We live in an age where, frankly, that skillset is seen as misguided, even dangerous, a liability. Some consider empathy to be a sin. And in the depths of the so-called manosphere, influencers preach an extreme stoicism, suggesting that empathy makes you weak, or “beta,” and thus open to manipulation.
It isn’t always easy. It can be uncomfortable, messy, and it’s often inconvenient.
But empathy in a time of wanton cruelty is, in fact, a radical act, a powerful dissent from society’s willingness to put its collective heads in the sand.
We must simply be brave enough to feel.
This Week’s Recommendations:
🎵 What I’m Listening To: I’ve been particularly vibing with the song “Damocles” by British band Sleep Token. The title references the mythical Sword of Damocles, an ever-present symbol of anxiety and imminent doom hanging over the eponymous Greek figure.

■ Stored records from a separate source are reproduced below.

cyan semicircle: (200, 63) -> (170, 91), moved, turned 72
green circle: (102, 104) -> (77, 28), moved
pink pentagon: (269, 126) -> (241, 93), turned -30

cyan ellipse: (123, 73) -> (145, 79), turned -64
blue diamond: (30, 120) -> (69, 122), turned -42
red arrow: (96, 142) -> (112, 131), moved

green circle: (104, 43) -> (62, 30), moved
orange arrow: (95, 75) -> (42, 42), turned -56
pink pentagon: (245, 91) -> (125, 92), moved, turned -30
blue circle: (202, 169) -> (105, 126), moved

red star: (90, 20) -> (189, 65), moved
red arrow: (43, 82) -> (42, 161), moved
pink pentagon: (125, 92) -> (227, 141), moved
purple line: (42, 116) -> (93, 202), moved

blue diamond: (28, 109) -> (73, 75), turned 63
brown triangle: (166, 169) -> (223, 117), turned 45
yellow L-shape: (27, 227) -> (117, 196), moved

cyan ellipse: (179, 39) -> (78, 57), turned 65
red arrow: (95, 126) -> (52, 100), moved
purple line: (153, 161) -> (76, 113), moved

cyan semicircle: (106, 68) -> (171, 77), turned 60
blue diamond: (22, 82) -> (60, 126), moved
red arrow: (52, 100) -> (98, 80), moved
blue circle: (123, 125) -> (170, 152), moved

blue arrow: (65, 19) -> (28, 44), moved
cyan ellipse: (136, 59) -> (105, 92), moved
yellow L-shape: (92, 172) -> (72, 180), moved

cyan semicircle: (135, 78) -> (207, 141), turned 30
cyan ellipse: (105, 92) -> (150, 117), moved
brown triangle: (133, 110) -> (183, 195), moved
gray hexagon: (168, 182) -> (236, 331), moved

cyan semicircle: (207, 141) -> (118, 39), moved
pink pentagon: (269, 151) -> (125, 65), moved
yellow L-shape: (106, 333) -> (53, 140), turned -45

From the chorus, which practically drips with existential dread:
When the river runs dry and the curtain is called
How will I know if I can't see the bottom?
Come up for air and choke on it all
No one else knows that I've got a problem
What if I can't get up and stand tall?
What if the diamond days are all gone
And who will I be when thе empire falls?
Wake up alonе and I'll be forgotten
I’d also recommend this gorgeous new song, “I Saw the Mountains,” from Noah Cyrus (Miley’s younger sister), which verges on the spiritual.
📖 What I’m Reading: I’ve started listening to the audiobook of Tore C. Olsson’s Red Dead’s History, which examines the period of American history between the Civil War and World War I from a unique angle - through the acclaimed video game Red Dead Redemption 2. Even more entertaining, the audiobook is voiced by Roger Clark, the wonderful voice actor behind the game’s iconic protagonist, outlaw Arthur Morgan.
As a side note, if you’ve never had the chance to experience Arthur’s powerful redemption arc after a fatal tuberculosis diagnosis, watch this:
“Take a gamble that love exists, and do a loving act.”
- Sister Calderón to Arthur Morgan in Red Dead Redemption 2
Until next time,
Jonathan
Empathy is necessary more than ever!